■ GOAL OF THE EXERCISE: Please give the lines below again exactly as they stand, from the one that contains "Der LKW-Reifen hat" up to and including the one that contains "точную работу.", leaving all pictures out.

** Opening AVAILABLE RECORDS block **

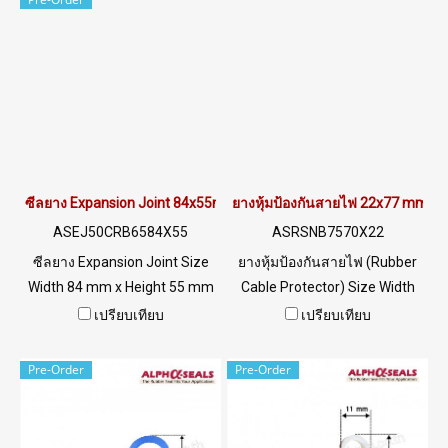
ซีลยาง Expansion Joint 84x55mm
ยางหุ้มป้องกันสายไฟ 22x77 mm
ASEJ50CRB6584X55
ASRSNB7570X22
ซีลยาง Expansion Joint Size
ยางหุ้มป้องกันสายไฟ (Rubber
Width 84 mm x Height 55 mm
Cable Protector) Size Width
ซีลยางสำหรับอุดร่องคอนกรีต
22 mm x Height 77 mm รับน้ำ
เปรียบเทียบ
เปรียบเทียบ
ใช้สำหรับประกอบติดตั้งเชื่อม
หนัก แข็งแรงทนทาน ยืดหยุ่น
ต่อกับคอนกรีต หรือแผ่น
ปกป้องสายไฟ/สายเคเบิล ทน
Pre-Order
Pre-Order
อะลูมิเนียม ช่วยในการรองรับ
UV และสภาพแวดล้อม ใช้งาน
การขยายตัวและหดตัวของคอ
และติดตั้งง่าย วางราบได้ทุกพื้น
นกรีตและอลูมิเนียม Tel :
ผิว ป้องกันการสะดุด สนใจ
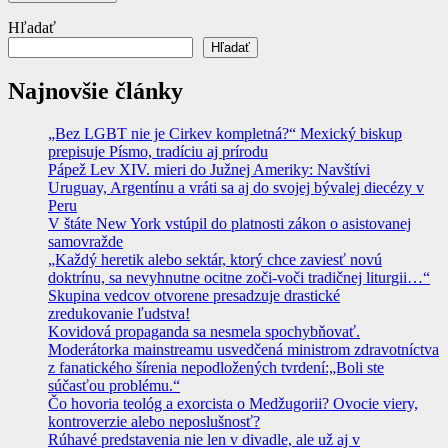
Hľadať
Hľadať
Najnovšie články
„Bez LGBT nie je Cirkev kompletná?“ Mexický biskup
prepisuje Písmo, tradíciu aj prírodu
Pápež Lev XIV. mieri do Južnej Ameriky: Navštívi
Uruguay, Argentínu a vráti sa aj do svojej bývalej diecézy v
Peru
V štáte New York vstúpil do platnosti zákon o asistovanej
samovražde
„Každý heretik alebo sektár, ktorý chce zaviesť novú
doktrínu, sa nevyhnutne ocitne zoči-voči tradičnej liturgii…“
Skupina vedcov otvorene presadzuje drastické
zredukovanie ľudstva!
Kovidová propaganda sa nesmela spochybňovať.
Moderátorka mainstreamu usvedčená ministrom zdravotníctva
z fanatického šírenia nepodložených tvrdení:„Boli ste
súčasťou problému.“
Čo hovoria teológ a exorcista o Medžugorii? Ovocie viery,
kontroverzie alebo neposlušnosť?
Rúhavé predstavenia nie len v divadle, ale už aj v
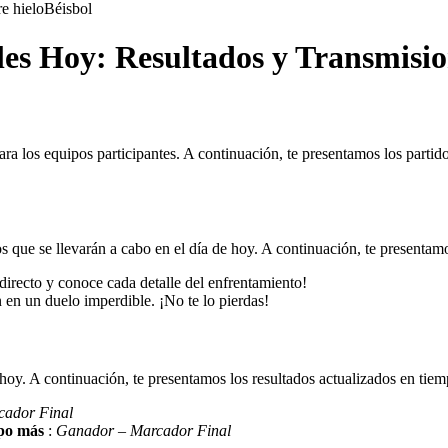
e hielo
Béisbol
les Hoy: Resultados y Transmisio
a los equipos participantes. A continuación, te presentamos los partid
s que se llevarán a cabo en el día de hoy. A continuación, te presentamo
directo y conoce cada detalle del enfrentamiento!
 en un duelo imperdible. ¡No te lo pierdas!
hoy. A continuación, te presentamos los resultados actualizados en tiem
cador Final
po más
:
Ganador – Marcador Final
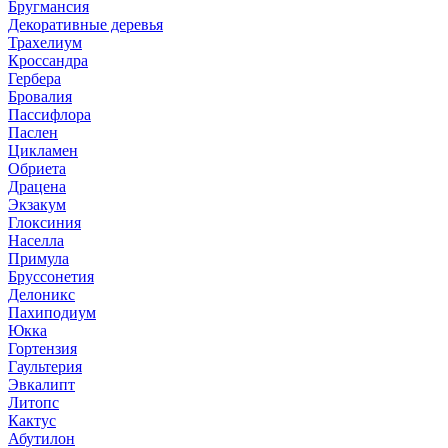
Бругмансия
Декоративные деревья
Трахелиум
Кроссандра
Гербера
Бровалия
Пассифлора
Паслен
Цикламен
Обриета
Драцена
Экзакум
Глоксиния
Населла
Примула
Бруссонетия
Делоникс
Пахиподиум
Юкка
Гортензия
Гаультерия
Эвкалипт
Литопс
Кактус
Абутилон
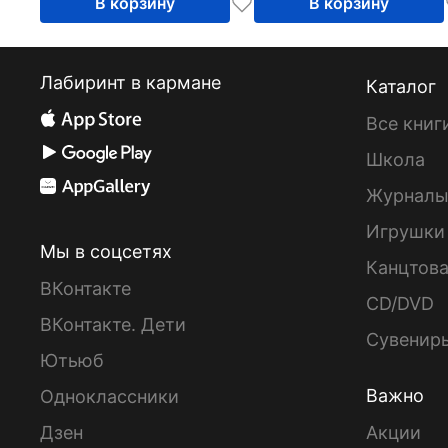
В корзину
В корзину
Лабиринт в кармане
Каталог
Все книг
Школа
Журнал
Игрушки
Мы в соцсетях
Канцтов
ВКонтакте
CD/DVD
ВКонтакте. Дети
Сувенир
Ютьюб
Важно
Одноклассники
Дзен
Акции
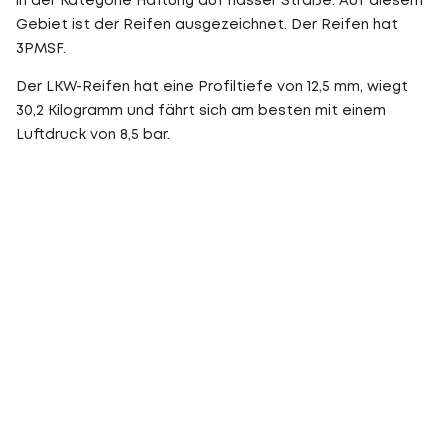
in der Kategorie Haftung auf nasser Straße. Auf diesem
Gebiet ist der Reifen ausgezeichnet. Der Reifen hat
3PMSF.
Der LKW-Reifen hat eine Profiltiefe von 12,5 mm, wiegt
30,2 Kilogramm und fährt sich am besten mit einem
Luftdruck von 8,5 bar.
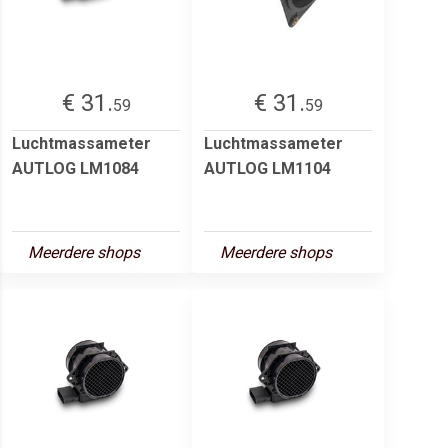
€ 31.
€ 31.
59
59
Luchtmassameter
Luchtmassameter
AUTLOG LM1084
AUTLOG LM1104
Meerdere shops
Meerdere shops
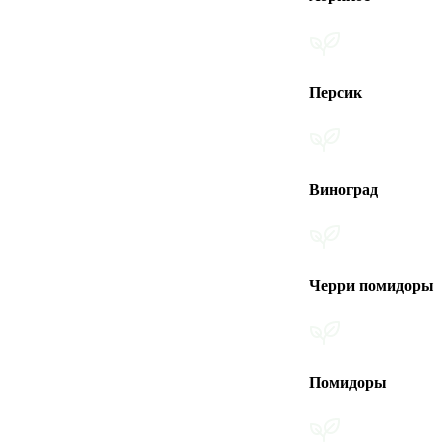
Персик
Виноград
Черри помидоры
Помидоры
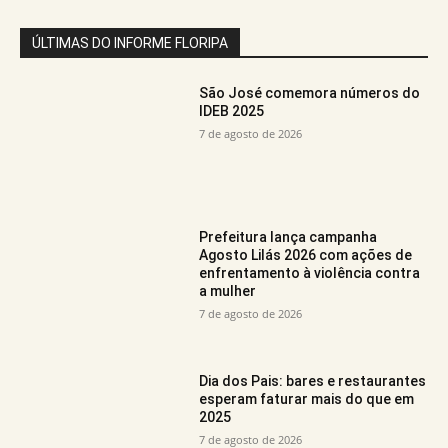
ÚLTIMAS DO INFORME FLORIPA
São José comemora números do
IDEB 2025
7 de agosto de 2026
Prefeitura lança campanha
Agosto Lilás 2026 com ações de
enfrentamento à violência contra
a mulher
7 de agosto de 2026
Dia dos Pais: bares e restaurantes
esperam faturar mais do que em
2025
7 de agosto de 2026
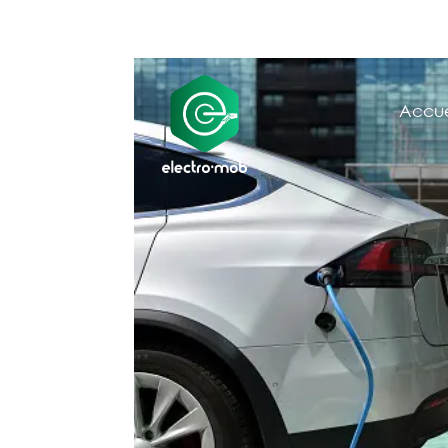
01 89 40 05 41

Accue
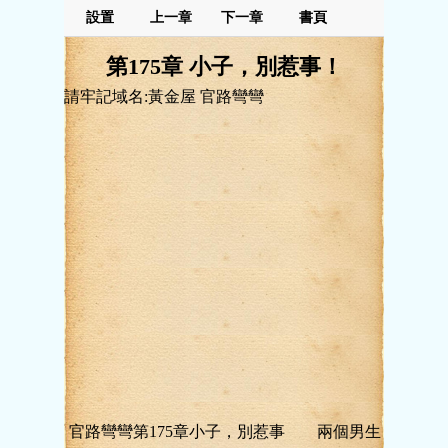
設置
上一章
下一章
書頁
第175章 小子，別惹事！
請牢記域名:黃金屋 官路彎彎
官路彎彎第175章小子，別惹事 兩個男生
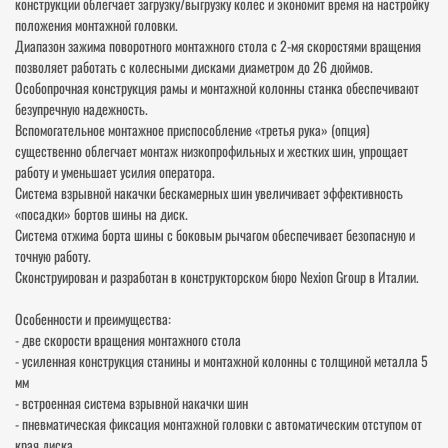
конструкции облегчает загрузку/выгрузку колес и экономит время на настройку
положения монтажной головки.
Диапазон зажима поворотного монтажного стола с 2-мя скоростями вращения
позволяет работать с колесными дисками диаметром до 26 дюймов.
Особопрочная конструкция рамы и монтажной колонны станка обеспечивают
безупречную надежность.
Вспомогательное монтажное приспособление «третья рука» (опция)
существенно облегчает монтаж низкопрофильных и жестких шин, упрощает
работу и уменьшает усилия оператора.
Система взрывной накачки бескамерных шин увеличивает эффективность
«посадки» бортов шины на диск.
Система отжима борта шины с боковым рычагом обеспечивает безопасную и
точную работу.
Сконструирован и разработан в конструкторском бюро Nexion Group в Италии.
Особенности и преимущества:
- две скорости вращения монтажного стола
- усиленная конструкция станины и монтажной колонны с толщиной металла 5
мм
- встроенная система взрывной накачки шин
- пневматическая фиксация монтажной головки с автоматическим отступом от
края диска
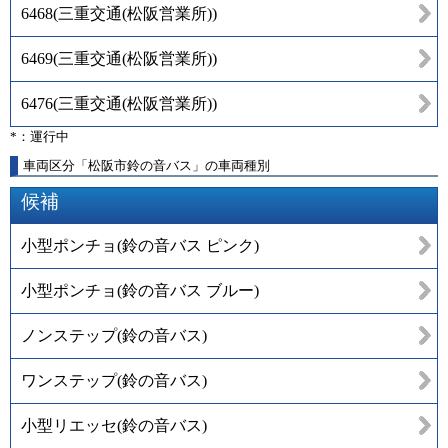
6468
(
三重交通(松阪営業所)
)
6469
(
三重交通(松阪営業所)
)
6476
(
三重交通(松阪営業所)
)
*：運行中
車両区分「松阪市鈴の音バス」の車両種別
候補
小型ポンチョ(鈴の音バス ピンク)
小型ポンチョ(鈴の音バス ブルー)
ノンステップ(鈴の音バス)
ワンステップ(鈴の音バス)
小型リエッセ(鈴の音バス)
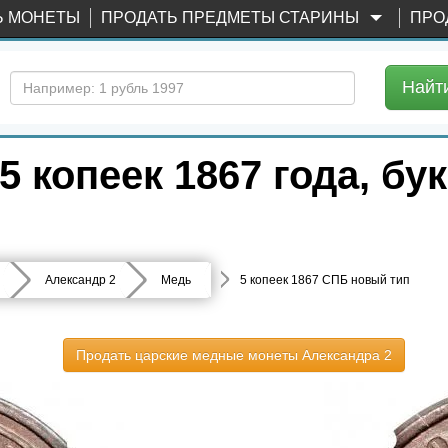
Ь МОНЕТЫ
ПРОДАТЬ ПРЕДМЕТЫ СТАРИНЫ
ПРО
Найт
 копеек 1867 года, б
Александр 2
Медь
5 копеек 1867 СПБ новый тип
Продать царские медные монеты Александра 2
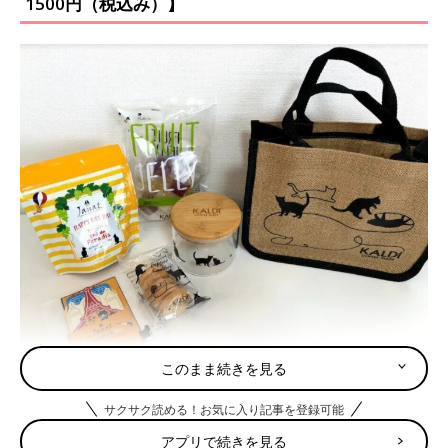
1500円（税込み）】
このまま続きを見る
まずは、【ネコの日バッグ】1500円 （税込み）のバッグと中身
を詳しくご紹介！
サクサク読める！お気に入り記事を登録可能
ちょこっとおでかけやランチ用にも！素材感がかわいい～
アプリで続きを見る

** Closing AVAILABLE RECORDS block **

■ SOLUTION FOR THIS PROBLEM:
Der LKW-Reifen hat eine Profiltiefe von 12,5 mm, wiegt
30,2 Kilogramm und fährt sich am besten mit einem
Luftdruck von 8,5 bar.
€ 31.
€ 31.
59
59
Luchtmassameter
Luchtmassameter
AUTLOG LM1084
AUTLOG LM1104
Meerdere shops
Meerdere shops
Персик
Виноград
Черри помидоры
Помидоры
ÚLTIMAS DO INFORME FLORIPA
São José comemora números do
IDEB 2025
7 de agosto de 2026
Prefeitura lança campanha
Agosto Lilás 2026 com ações de
enfrentamento à violência contra
a mulher
7 de agosto de 2026
Dia dos Pais: bares e restaurantes
esperam faturar mais do que em
2025
7 de agosto de 2026
01 89 40 05 41

Accue
設置
上一章
下一章
書頁
第175章 小子，別惹事！
請牢記域名:黃金屋 官路彎彎
官路彎彎第175章小子，別惹事 兩個男生
конструкции облегчает загрузку/выгрузку колес и экономит время на настройку
положения монтажной головки.
Диапазон зажима поворотного монтажного стола с 2-мя скоростями вращения
позволяет работать с колесными дисками диаметром до 26 дюймов.
Особопрочная конструкция рамы и монтажной колонны станка обеспечивают
безупречную надежность.
Вспомогательное монтажное приспособление «третья рука» (опция)
существенно облегчает монтаж низкопрофильных и жестких шин, упрощает
работу и уменьшает усилия оператора.
Система взрывной накачки бескамерных шин увеличивает эффективность
«посадки» бортов шины на диск.
Система отжима борта шины с боковым рычагом обеспечивает безопасную и
точную работу.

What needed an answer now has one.